Sunday, March 2, 2014

A "Laceration" to the Old Dogma

As people say, "these times are a changing!" One issue is the below cited study- now the second of 2 large studies in the last decade, to challenge the "1970-ish" dogma of either not closing or "loosely" closing wounds that present late. Please recall that a "late" presentation can often vary by body site and proximity to and amount of circulation, so a forehead laceration at 12 hours could still be considered by many to be "fresh" but the same laceration on the anterior leg in a diabetic smoker would very correctly be viewed as "late" at 12 hours. 

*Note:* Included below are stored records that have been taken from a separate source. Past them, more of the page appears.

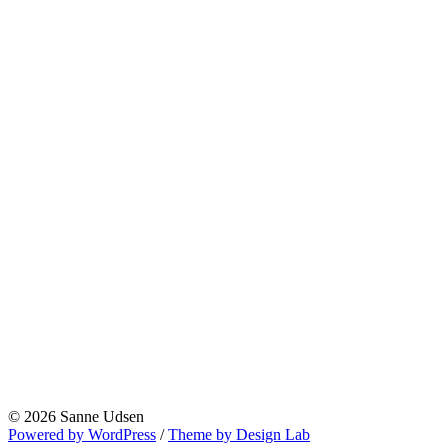
© 2026 Sanne Udsen
Powered by WordPress
/
Theme by Design Lab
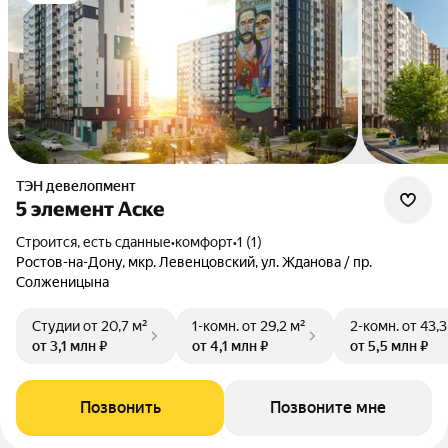
ТЭН девелопмент
5 элемент Аске
Строится, есть сданные
•
комфорт
•
1 (1)
Ростов-на-Дону, мкр. Левенцовский, ул. Жданова / пр.
Солженицына
Студии
от 20,7 м²
1-комн.
от 29,2 м²
2-комн.
от 43,3
от 3,1 млн ₽
от 4,1 млн ₽
от 5,5 млн ₽
Позвонить
Позвоните мне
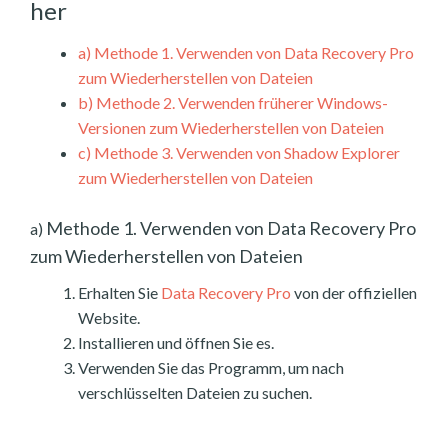
her
a)
Methode 1. Verwenden von Data Recovery Pro
zum Wiederherstellen von Dateien
b)
Methode 2. Verwenden früherer Windows-
Versionen zum Wiederherstellen von Dateien
c)
Methode 3. Verwenden von Shadow Explorer
zum Wiederherstellen von Dateien
Methode 1. Verwenden von Data Recovery Pro
a)
zum Wiederherstellen von Dateien
Erhalten Sie
Data Recovery Pro
von der offiziellen
Website.
Installieren und öffnen Sie es.
Verwenden Sie das Programm, um nach
verschlüsselten Dateien zu suchen.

http://www.jwatch.org/na33434/2014/02/07/management-lacerations-dogma-changing

If you elect to close a "late" presenting wound, please remember the overall summary of the study:
  • The study advocates that a late presentation is not a factor in infection rates. Rather, location (i.e. less blood supply) and co-morbidities play a larger role.
  • Focus on the crucial mention that a key issue in infection prevention is through flushing. Recall the medical school surgical rotation maxim: "The solution to pollution is dilution!" I heartily recommend for medico-legal purposes in every suture case to document the amount of flush and diluent and method. For example say, "The wound was flushed with 250 cc of normal saline via Zero Wet apparatus."
  • One unofficial laceration rule is that for every centimeter of laceration aim for a "minimum" of 100cc of flush. So a 3cm laceration needs a minimum of 300cc of flush.